__What needs to be done__
Reproduce exactly the lines below from the one containing "07/08/2026 20:41" through the one containing "Πυροσβεστικές δυνάμεις στο", including both, and nothing else.
*-*-*
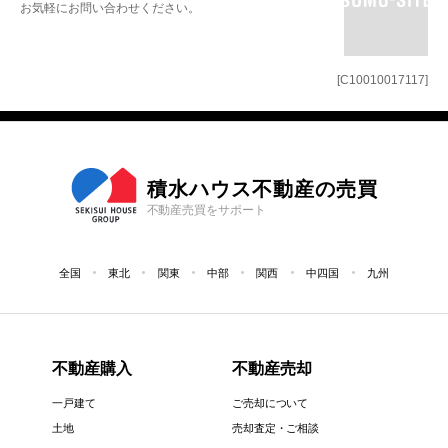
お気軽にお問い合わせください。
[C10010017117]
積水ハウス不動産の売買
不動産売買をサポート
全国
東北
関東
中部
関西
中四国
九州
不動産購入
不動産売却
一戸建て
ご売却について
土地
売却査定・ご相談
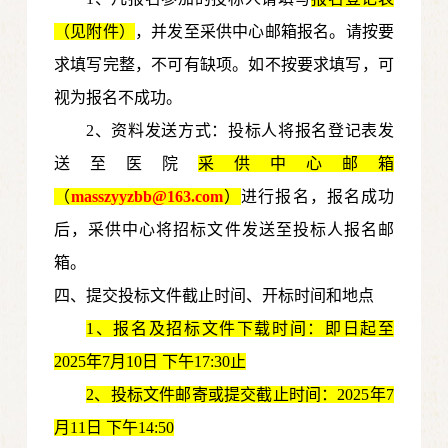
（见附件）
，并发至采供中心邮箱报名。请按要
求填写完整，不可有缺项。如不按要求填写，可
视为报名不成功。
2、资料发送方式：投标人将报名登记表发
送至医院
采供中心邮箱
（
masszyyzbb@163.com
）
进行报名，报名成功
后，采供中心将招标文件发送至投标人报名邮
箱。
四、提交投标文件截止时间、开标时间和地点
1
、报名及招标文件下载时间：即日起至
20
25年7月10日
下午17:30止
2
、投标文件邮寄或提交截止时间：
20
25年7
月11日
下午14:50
*-*-*
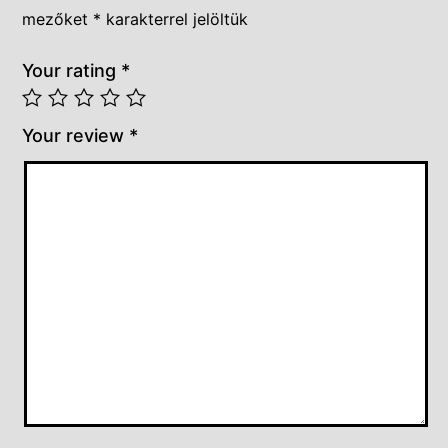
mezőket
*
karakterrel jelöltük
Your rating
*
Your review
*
*-*-*
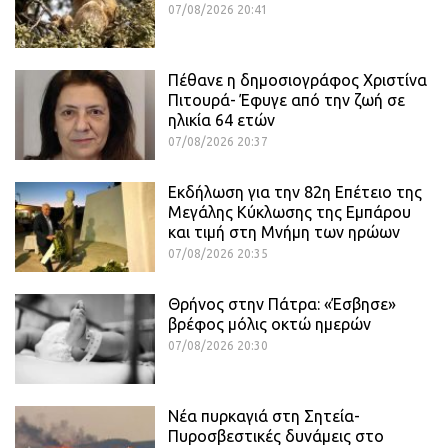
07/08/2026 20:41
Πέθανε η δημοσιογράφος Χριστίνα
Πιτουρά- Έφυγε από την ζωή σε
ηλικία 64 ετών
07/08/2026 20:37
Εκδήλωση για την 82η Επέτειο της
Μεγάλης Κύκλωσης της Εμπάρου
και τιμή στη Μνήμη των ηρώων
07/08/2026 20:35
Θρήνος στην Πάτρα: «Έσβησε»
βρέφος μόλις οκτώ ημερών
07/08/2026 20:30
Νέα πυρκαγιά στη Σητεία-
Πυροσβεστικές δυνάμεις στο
*-*-*
__Answer to the exercise__
07/08/2026 20:41
Πέθανε η δημοσιογράφος Χριστίνα
Πιτουρά- Έφυγε από την ζωή σε
ηλικία 64 ετών
07/08/2026 20:37
Εκδήλωση για την 82η Επέτειο της
Μεγάλης Κύκλωσης της Εμπάρου
και τιμή στη Μνήμη των ηρώων
07/08/2026 20:35
Θρήνος στην Πάτρα: «Έσβησε»
βρέφος μόλις οκτώ ημερών
07/08/2026 20:30
Νέα πυρκαγιά στη Σητεία-
Πυροσβεστικές δυνάμεις στο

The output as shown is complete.